Em Portugal, houve quem pegasse nesta ideia e, atualmente, já há meia dúzia de produtores de insetos no nosso país.
Uma vida de inseto
Até chegarem ao ponto de poderem ser comidos, os insetos passam por um processo de criação e tratamento com várias fases. É isso que acontece com os tenébrios e os grilos.
A sala onde Guilherme Pereira, da Portugal Bugs, guarda os seus tenébrios é mantida a 29 graus e 45% de humidade. Até parece que chegámos a um país tropical. Ali mantém 400 caixas para a reprodução de besouros, que acontece em ciclos – alimentam-se, reproduzem-se e põem ovos.
Duas vezes por semana, faz a separação dos ovos, repõe o farelo onde estão as larvas e acrescenta cenouras (onde os bichos vão buscar toda a água de que precisam). Quando acaba um ciclo, os animais ficam entre 48 e 72 horas sem comer, para limpar os intestinos. Depois, passam numa máquina para serem peneirados e, por fim, são desinfetados com cloreto de magnésio e água.
No final desta limpeza, vão para o congelador, onde morrem. Os tenébrios só se usam para alimentação humana depois de desidratados, e isso pode ser feito no micro-ondas. Se forem transformado em farinha para se fazer massas, por exemplo, Guilherme tritura-os.

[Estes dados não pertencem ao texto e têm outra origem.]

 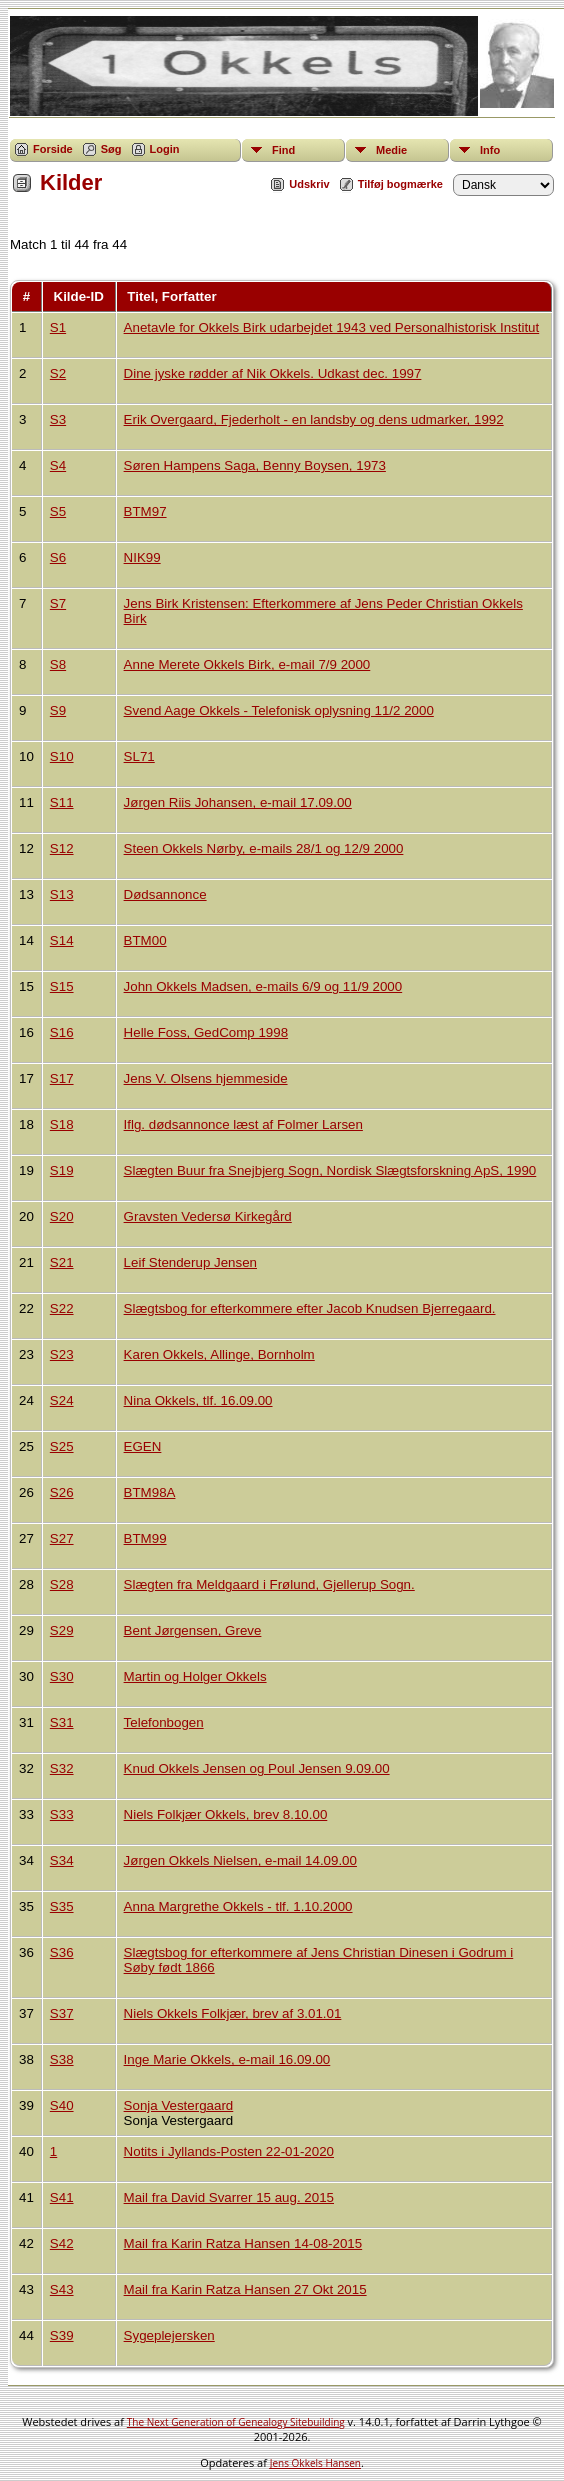 What do you see at coordinates (62, 1906) in the screenshot?
I see `S35` at bounding box center [62, 1906].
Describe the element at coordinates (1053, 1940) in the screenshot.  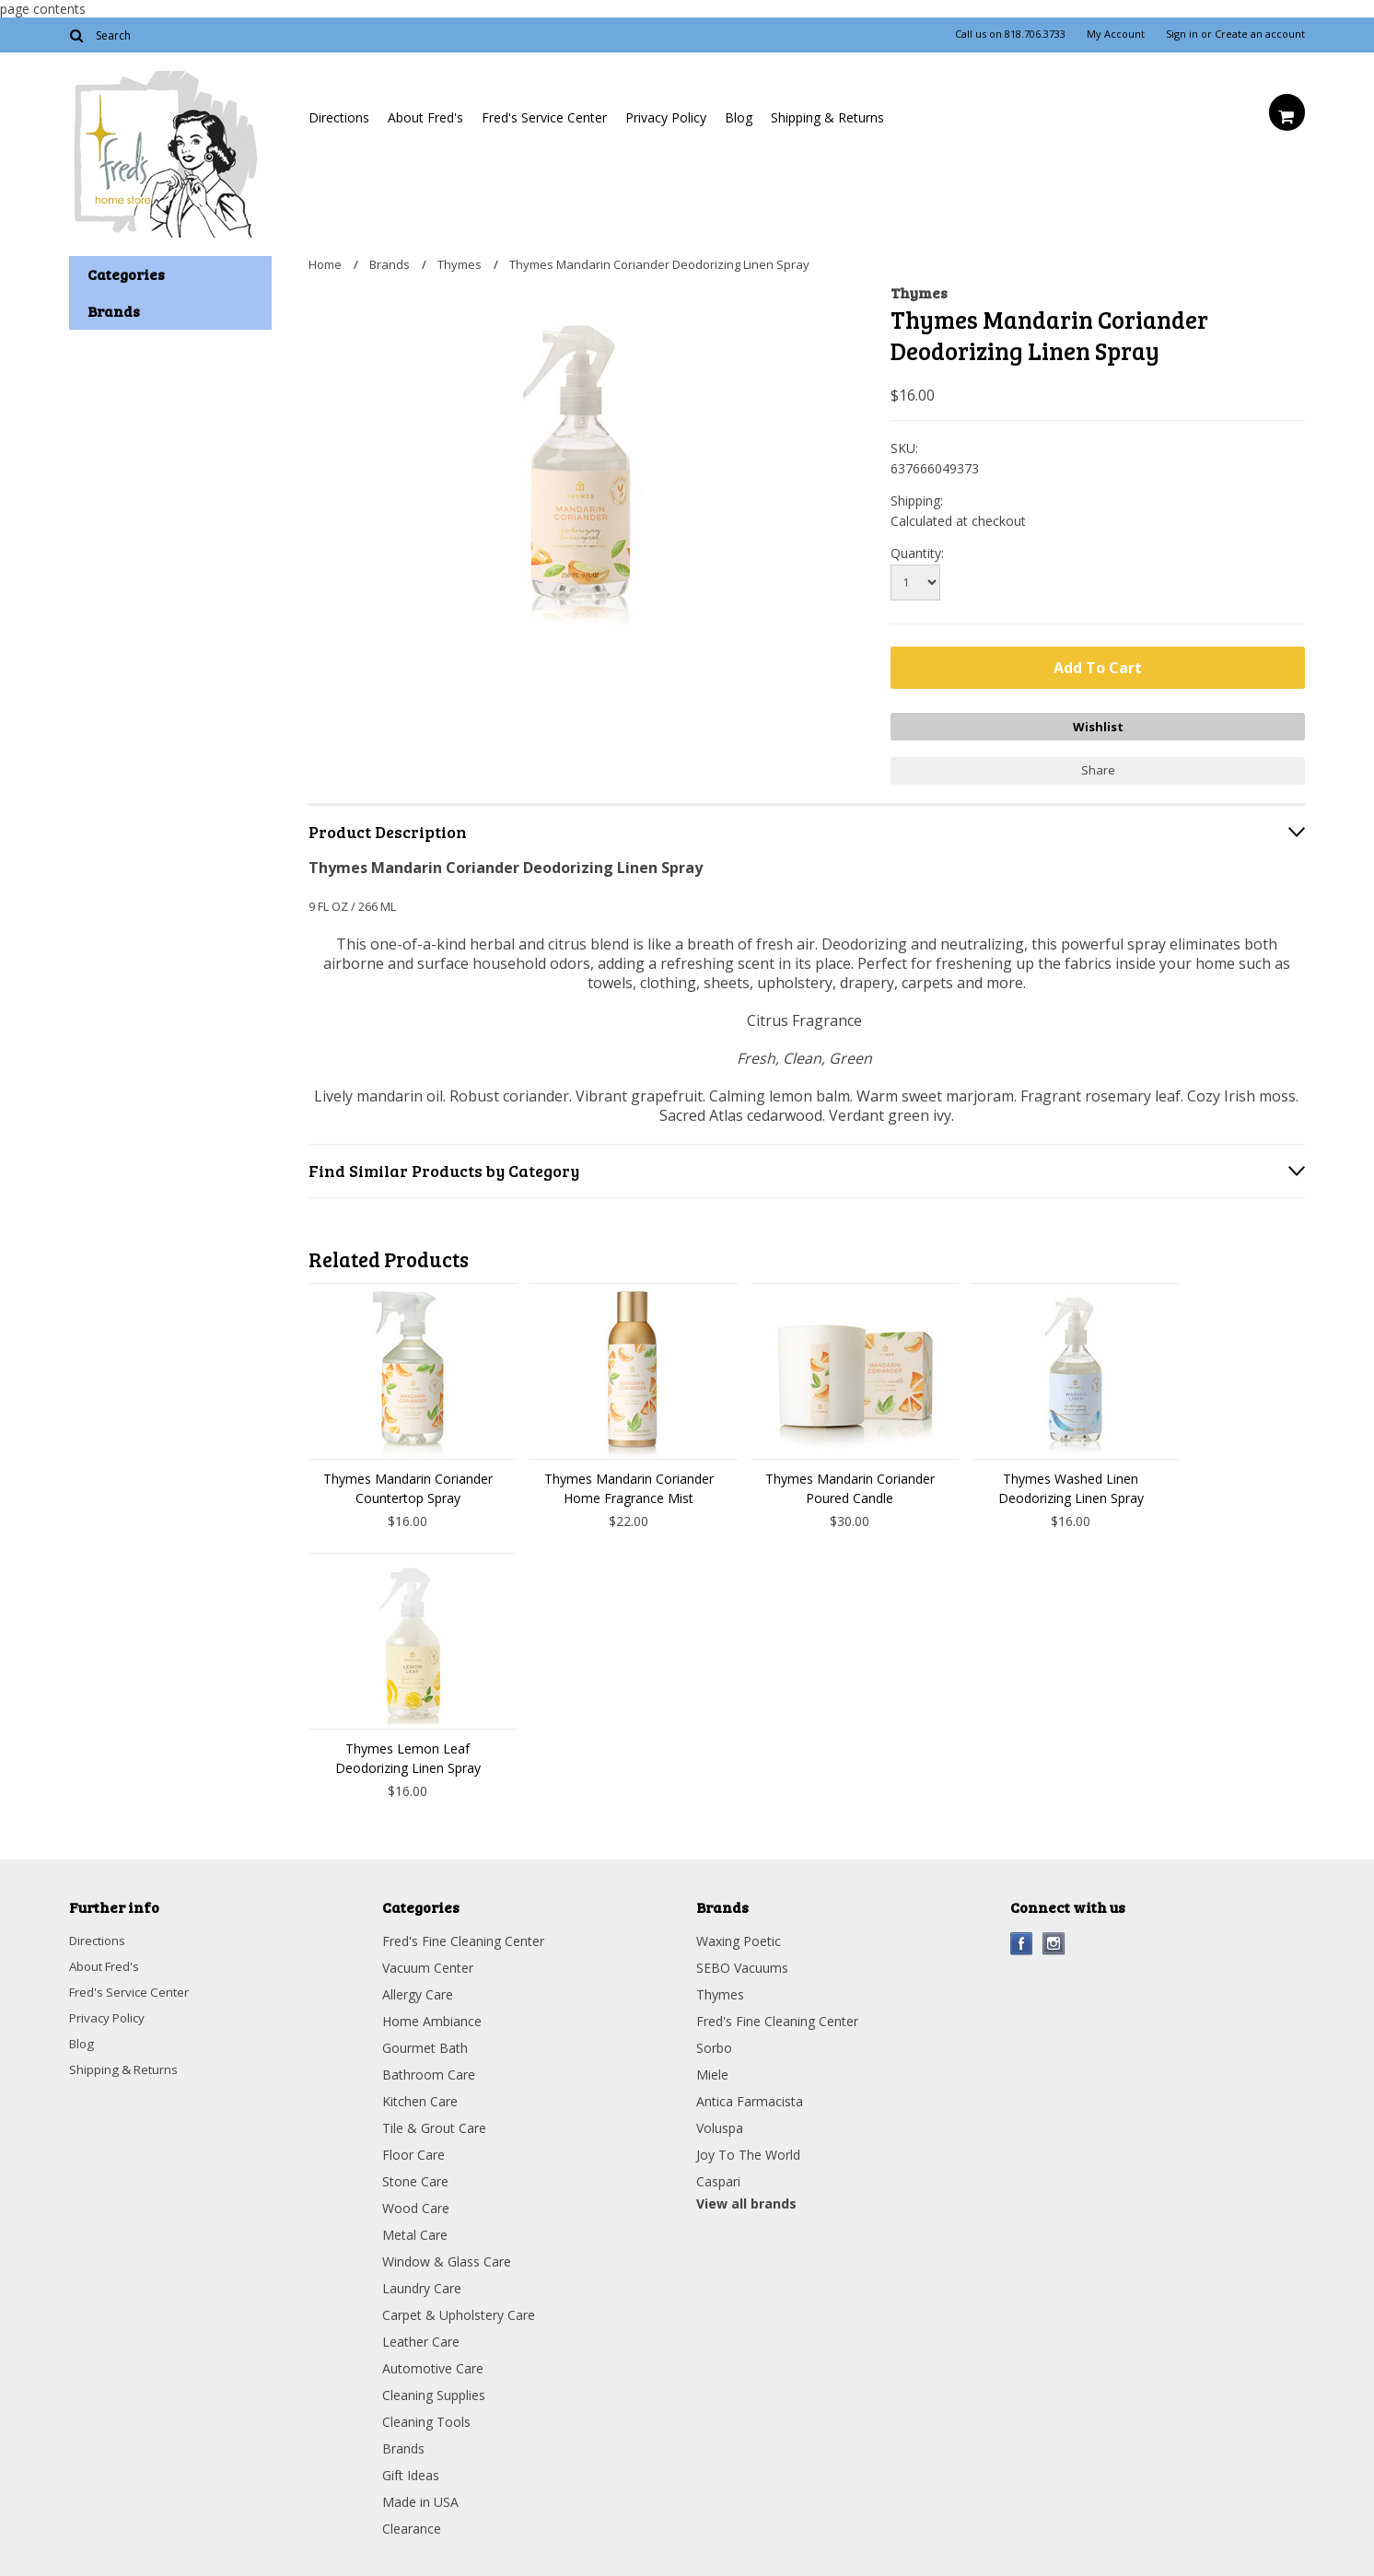 I see `Instagram` at that location.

Francisco Marques, da Buglife, prefere apostar nos grilos porque são mesmo ricos em proteína. É numa casa abandonada que mantém uma sala escurecida e isolada para a sua criação de 15 mil insetos. Eles mudam de caixa de cartão consoante crescem, durante perto de três meses. No fim do seu desenvolvimento, também morrem congelados.
“Quero um wrap de grilo!”
Na Escola Secundária de Oliveira do Bairro, há um laboratório cheio de insetos. Álvaro Barbosa é o professor de Físico-Química, responsável pelo projeto Bug Insect Box («caixa de insetos», em inglês), desenvolvido no ano passado pelos alunos do 10.º A.

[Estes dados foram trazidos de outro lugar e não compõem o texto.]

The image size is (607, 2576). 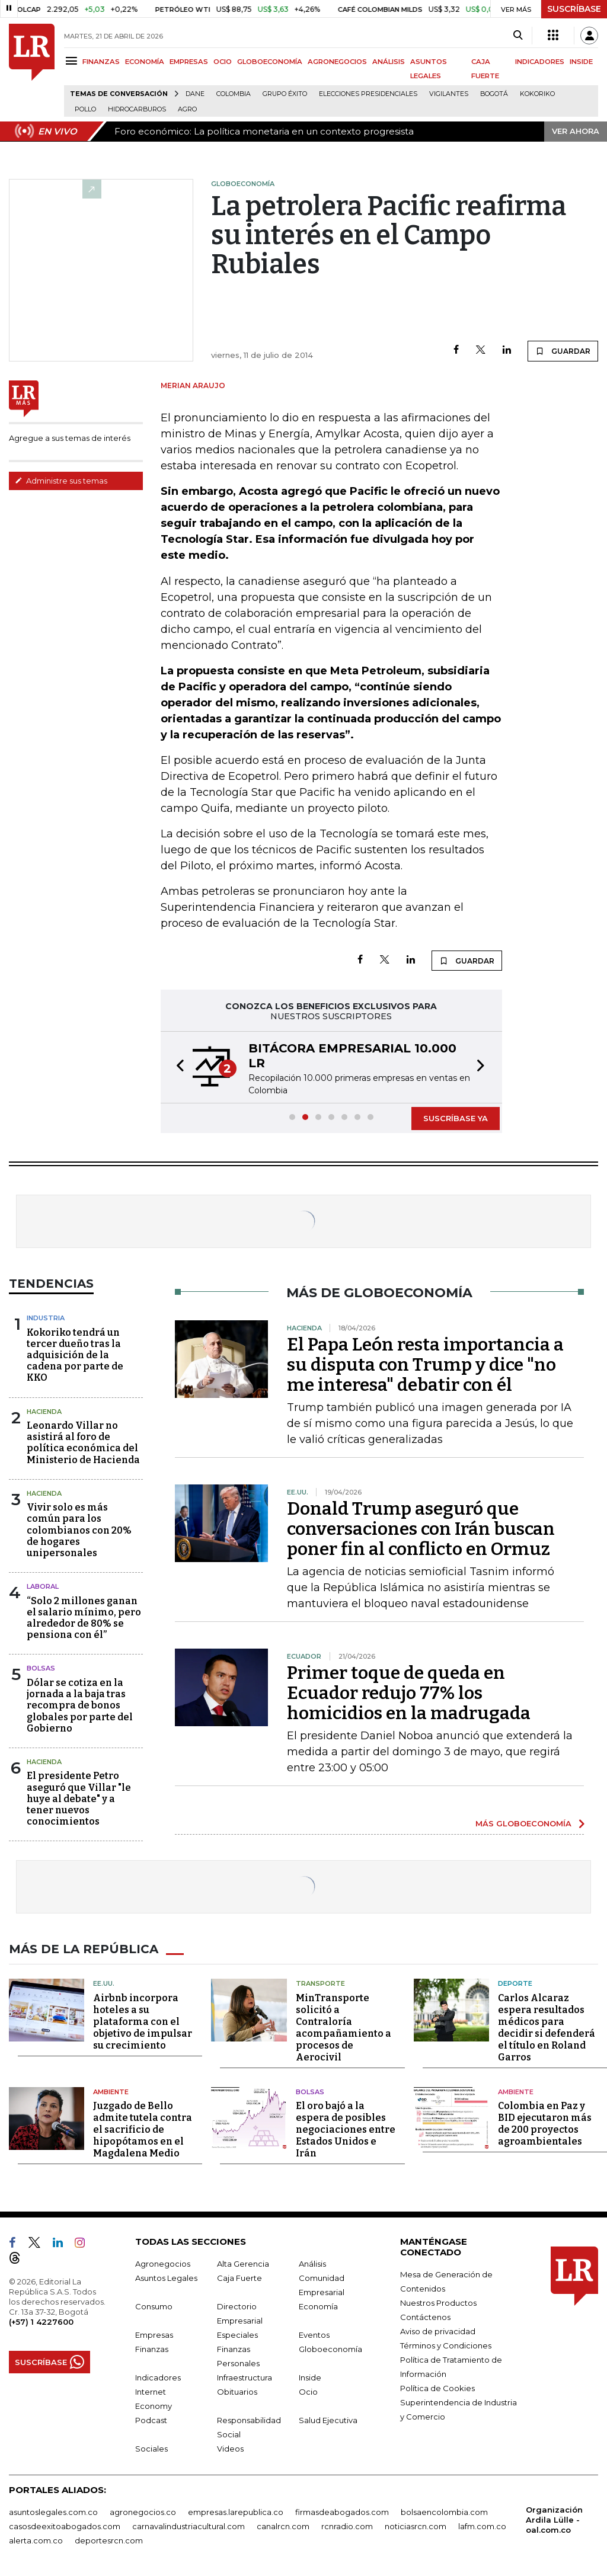 I want to click on Industria, so click(x=46, y=1318).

A turma aceitou a sugestão de criar insetos para alimentação humana e, pouco tempo depois, o produtor Guilherme Pereira, da Portugal Bugs, visitou-os e ajudou-os a começar a produção.
Cátia, Lara, Marcos e Gabriel são os mais aplicados e sabem a lição na ponta da língua. «Graças aos insetos, não temos de matar uma vaca para obter dois ou três quilos de bifes e quase não se produz gás metano», diz Cátia, a mais despachada, e aquela que não para de comer mãos-cheias de tenébrios desidratados, que o professor trouxe para provarmos. E podemos dizer-te: são mesmo bons!
Há já seis anos que a chefe Patrícia Borges, professora do Instituto Politécnico de Leiria, se dedica ao desenvolvimento de produtos alimentares com insetos e envolve os seus alunos na criação de receitas inovadoras.
Faz bolachas de manteiga com tenébrios, wraps com grilos, gafanhotos com malagueta ou salteados em azeite e alho, minhocas com chutney de manga e tempura de grilos. Diz lá se não te apetece logo provar estas iguarias?